Madame Greville’s final apothegm had suggested one of them. Was all she valued in the world just so much fairy gold that would change over night into dry leaves in her treasure chest because she had never earned it—paid the price for it that life relentlessly exacts for all we may be allowed to call ours?
Her tragi-comic scene with Rodney suggested another. What was her value to him? Was she something enormously desirable when he wanted his hand held and his eyes kissed, but an infernal nuisance when serious matters were concerned? A fine and luxurious dissipation, not dangerous unless recklessly indulged in, but to be kept strictly in her place? Before her talk with Randolph she’d have laughed at that.
But did the horrible plausibility of what he had said actually cover the truth?

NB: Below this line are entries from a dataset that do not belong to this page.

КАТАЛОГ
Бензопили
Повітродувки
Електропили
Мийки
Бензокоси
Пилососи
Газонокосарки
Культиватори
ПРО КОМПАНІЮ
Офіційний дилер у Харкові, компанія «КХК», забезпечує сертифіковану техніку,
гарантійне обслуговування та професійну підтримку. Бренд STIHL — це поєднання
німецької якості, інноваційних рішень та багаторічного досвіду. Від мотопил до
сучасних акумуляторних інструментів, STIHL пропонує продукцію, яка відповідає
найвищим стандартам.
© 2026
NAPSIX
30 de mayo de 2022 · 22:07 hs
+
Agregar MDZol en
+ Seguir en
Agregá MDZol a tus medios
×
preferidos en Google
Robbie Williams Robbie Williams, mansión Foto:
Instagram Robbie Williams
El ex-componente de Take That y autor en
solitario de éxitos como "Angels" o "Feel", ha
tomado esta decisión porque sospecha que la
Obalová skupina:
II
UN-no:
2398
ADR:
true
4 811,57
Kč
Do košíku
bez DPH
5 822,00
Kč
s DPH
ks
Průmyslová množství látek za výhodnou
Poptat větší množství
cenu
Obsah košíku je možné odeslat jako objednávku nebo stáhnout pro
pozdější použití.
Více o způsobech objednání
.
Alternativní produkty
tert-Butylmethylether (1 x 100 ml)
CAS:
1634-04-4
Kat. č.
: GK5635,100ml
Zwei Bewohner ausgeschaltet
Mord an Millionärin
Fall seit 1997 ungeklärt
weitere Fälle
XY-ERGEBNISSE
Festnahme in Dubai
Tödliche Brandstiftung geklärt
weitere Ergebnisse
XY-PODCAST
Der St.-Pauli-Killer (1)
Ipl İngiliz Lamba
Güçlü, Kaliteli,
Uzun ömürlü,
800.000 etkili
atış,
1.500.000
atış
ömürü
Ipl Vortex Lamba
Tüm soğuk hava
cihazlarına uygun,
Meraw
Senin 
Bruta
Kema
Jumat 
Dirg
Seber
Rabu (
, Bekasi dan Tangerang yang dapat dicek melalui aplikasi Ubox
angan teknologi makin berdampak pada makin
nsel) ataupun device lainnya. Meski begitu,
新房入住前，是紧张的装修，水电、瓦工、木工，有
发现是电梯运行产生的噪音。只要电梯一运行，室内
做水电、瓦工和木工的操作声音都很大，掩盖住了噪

Did she owe that first golden hour with Rodney, his passionate thrilling avowal of his life’s philosophy, to nothing deeper in herself than her unconscious power of rousing in him an equally unconscious, primitive sex desire? Was the fine mutuality of understanding she had so proudly boasted to her mother clear illusion? Now that the short circuit had been established, would the lights never burn in the upper stories of their house again? Turned about conversely the question read like this: Was the thing that had, in Randolph himself, aroused his vivid interest in the subject—well, nothing more than the daring cut of her gown, the gleam of her jewels, the whiteness of her skin ...?
Those questions were waiting for her to come back to earth; and they wouldn’t get tired and go away. But for the present the knowledge that they were there only made the aeroplane ride the more exhilarating.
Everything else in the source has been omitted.